But while ideas are bulletproof, they rarely move the masses on their own. A movement, a form of a protest, a show of force against the establishment on the other hand, is very attractive.
Enter our Jobs...
Ross Ulbricht
In 2011, another psudonymous internet character going by the name Dread Pirate Roberts introduced the world to Silk Road.
Just as Bitcoin was the first ever successful attempt at digital cash, Silk Road was the first ever successful attempt at a darknet market.
Silk Road was only accessible through Tor and all payments were made in Bitcoin. It was the addition of Bitcoin that made the experiment a success where previous attempts at Tor markets had failed attempting to use conventional fiat payment methods.
But unlike Satoshi, DPR was not one to shy away from being vocal in his economic and political views:
Silk Road is about something much bigger than thumbing your nose at the man and getting your drugs anyway. It's about taking back our liberty and our dignity and demanding justice.
Indeed, unlike Satoshi, DPR was distinguished primarily by devotion to his vocal ideals, a devotion so deep it drove him to risk his own freedom to demonstrate their value to the world.
If Satoshi was better with code than words, DPR was the opposite. He was the Jobs to Satoshi's Woz.
So outspoken was DPR that Forbes even published a long list of choice quotes from his account on the Silk Road forum, almost every single one critical of the state, police, regulations, and other forms of authority, and full of praise for the advancement of individual freedom.
He even explicitly shared his support for the founding principles of Bitcoin in very similar terms to Satoshi:
The Federal Reserve system relies on the force of government to maintain its monopoly power on the issuance of money. This is how all central banks maintain their control. Without the state's involvement, people would be free to use whatever currency they like. Historically this was gold. If the founders of the fed tried to do what they did w/o the Federal Reserve Act legislation, and later the Brenton Woods agreement, they would have failed miserably. No one would have bought into their system.
In fact, this is the beauty of libertarianism. The people are free to choose what system they want. No need for one size fits all government solutions. If you want to use a debt based inflationary monetary system, go right ahead, doesn't affect me so long as you don't try to force me to use it as well.
As well as espousing the virtues of libertian free markets, he spoke frequently about agorism:
Anything you do that is outside the control of the state is agorist, so in some sense we are all agorists whether we know it or not. Some people just take those actions because of the personal gain they can obtain, which is perfectly fine, but some do it as a conscientious objection and act of rebellion against the state as well.

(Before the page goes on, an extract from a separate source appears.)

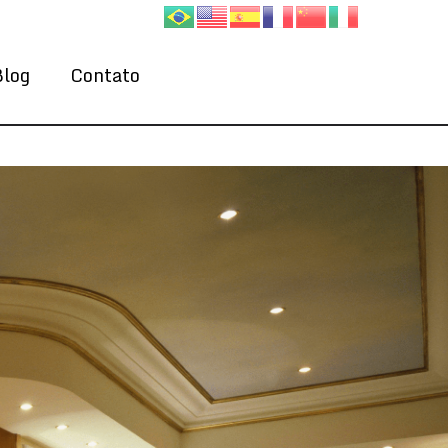
Blog
Contato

I'm out to turn unconscious agorists into conscious active ones. :)
What's agorism? To quote Sam Edward Konkin III, the philosopher who coined it:
The goal of agorism is the agora. The society of the open marketplace as near to untainted by theft, assault, and fraud as can be humanly attained is as close to a free society as can be achieved. And a free society is the only one in which each and every one of us can satisfy his or her subjective values without crushing others' values by violence and coercion.
Agorism arguably goes a step beyond anarcho-capitalism as it encourages people to actively create alternatives to state controlled systems themselves as a form of direct action and non-violent protest rather than attempt to influence politics through the democratic process.

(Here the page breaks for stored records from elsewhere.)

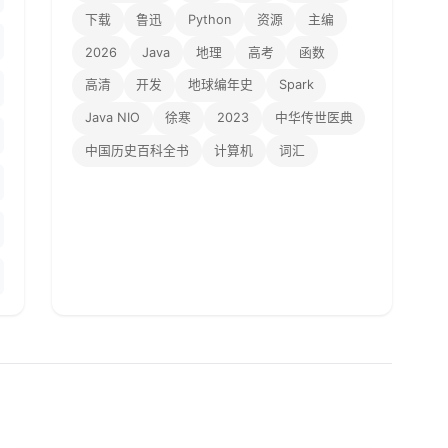
下载
鲁迅
Python
资源
主编
2026
Java
地理
高考
函数
高清
开发
地球编年史
Spark
Java NIO
徐寒
2023
中华传世医典
中国历史百科全书
计算机
词汇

As explained in this article:
Under agorism, individuals would abandon the pursuit of traditional politics. Instead, they would attempt to build libertarian institutions to serve as alternatives to the current political economy. To resist the state, many agorists would engage in black and grey market activity.
The reasons the founder of Silk Road held an affinity for this ideology should be self-evident, and although Satoshi didn't discuss specific personal political affiliations, the creation of a decentralised currency outside of any single entity's control, motivated by a distrust of central and private banks, certainly appears to align with this line of thought. Indeed, in his writings on agorism, Konkin explicitly advocated for creation of alternative currencies.
Unfortunately, unlike Satoshi, DPR wasn't able to step away into anonymity. His true identity was revealed as Ross Ulbricht when the FBI grabbed him in a highly suspect case full of blatant corruption, evidence tampering, and false allegations where a biased judge slapped him with a disproportionate sentence.
The drug war is an acute symptom of a deeper problem, and that problem is the state.
Despite the fact the extreme sentence was clearly intended as a deterrent to others considering similar enterprises, many new markets popped up to replace Silk Road in virtually no time and continue to run to this day, often under the same ideology that motivated Ross.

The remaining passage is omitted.